_EXCERPTED DATA:_

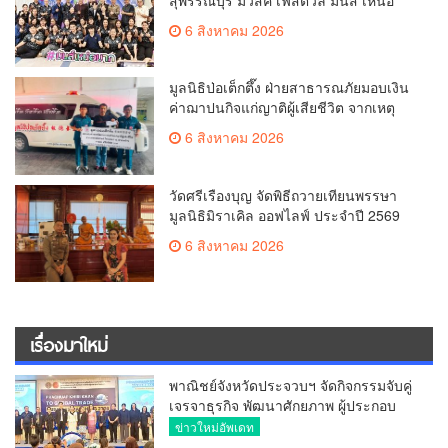
มาก
6 สิงหาคม 2026
มูลนิธิป่อเต็กตึ๊ง ฝ่ายสาธารณภัยมอบเงิน
ค่าฌาปนกิจแก่ญาติผู้เสียชีวิต จากเหตุ
เพลิงไหม้ โรงเบียร์ ณ ลาดพร้าว จำนวน
6 สิงหาคม 2026
20,000 บาท
วัดศรีเรืองบุญ จัดพิธีถวายเทียนพรรษา
มูลนิธิมิราเคิล ออฟไลฟ์ ประจำปี 2569
พล.ต.ต.ศิริวัฒน์ ดีพอ ให้เกียรติเป็น
6 สิงหาคม 2026
ประธาน
เรื่องมาใหม่
พาณิชย์จังหวัดประจวบฯ จัดกิจกรรมจับคู่
เจรจาธุรกิจ พัฒนาศักยภาพ ผู้ประกอบ
การ ขยายช่องทางการค้า สู่การค้า
ข่าวใหม่อัพเดท
ระหว่างประเทศ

_WORK ITEM:_ Write out the lines above exactly, but only from the one containing "มูลนิธิมิราเคิล ออฟไลฟ์ ประจำปี 2569" through the last one.

_WRITTEN ANSWER:_
มูลนิธิมิราเคิล ออฟไลฟ์ ประจำปี 2569
พล.ต.ต.ศิริวัฒน์ ดีพอ ให้เกียรติเป็น
6 สิงหาคม 2026
ประธาน
เรื่องมาใหม่
พาณิชย์จังหวัดประจวบฯ จัดกิจกรรมจับคู่
เจรจาธุรกิจ พัฒนาศักยภาพ ผู้ประกอบ
การ ขยายช่องทางการค้า สู่การค้า
ข่าวใหม่อัพเดท
ระหว่างประเทศ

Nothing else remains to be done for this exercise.